# Going to buy a Trek 2100...



## Cycler64 (Jul 7, 2006)

Hello, I'm about to buy a Trek 2100. This is my first purchase of anything over $100 (which was an mp3 player.)

The bike will be $1600 CAD and will pretty well empty my bank account (since I'm only 16), but since I'm working full time at a summer job I'll have some more $$$ by the end of the time school starts again.:thumbsup: 

Does anyone here have any really bad things to say against Trek's 2100? It seems to be quite a bit better than the 1500, and a better deal than the 2200. I like the idea of the carbon seat stays and fork. I think I'll put a Ultegra FD on it for good measure.

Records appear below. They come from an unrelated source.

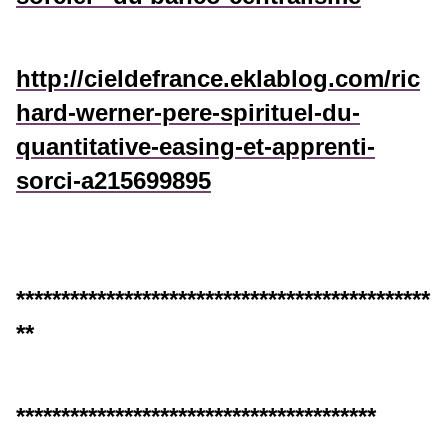
http://cieldefrance.eklablog.com/ric
hard-werner-pere-spirituel-du-
quantitative-easing-et-apprenti-
sorci-a215699895
**********************************************
**
****************************************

I'm planning to order it from my LBS this saturday.


----------



## mr meow meow (Jan 29, 2004)

*one heck of a ride*

I don't think I could find one bad thing to say about this bike. I assume you've perused the choices out there so your decision to buy is an educated one.... meaning you've kicked the tires of some of the other brands as well.

Enjoy your ride. Upgrade when you NEED to.


----------



## filtersweep (Feb 4, 2004)

I think you are hitting the sweet spot for "bang for the buck." You won't find a lot of variation at that price point among the major brands for similarly equipped bikes.

You might want to bargain a little for an end of the season special.


/just don't use your mp3 player and your bike at the same time 



Cycler64 said:


> Hello, I'm about to buy a Trek 2100. This is my first purchase of anything over $100 (which was an mp3 player.)
> 
> The bike will be $1600 CAD and will pretty well empty my bank account (since I'm only 16), but since I'm working full time at a summer job I'll have some more $$$ by the end of the time school starts again.:thumbsup:
> 
> ...


----------



## WhiskeyNovember (May 31, 2003)

After riding an aluminum bike with carbon stays (like the 2100), I'll never buy a full aluminum bike again. You'll love the feel. : )


----------



## Cycler64 (Jul 7, 2006)

Great! it looks like a good bike to start with, though I'll probably never get around to upgrading! 

I rode 27 miles on my Dad's road bike today; fun stuff compared to the junky Norco mountain bike I usually ride. I'm hoping this will be better yet!


----------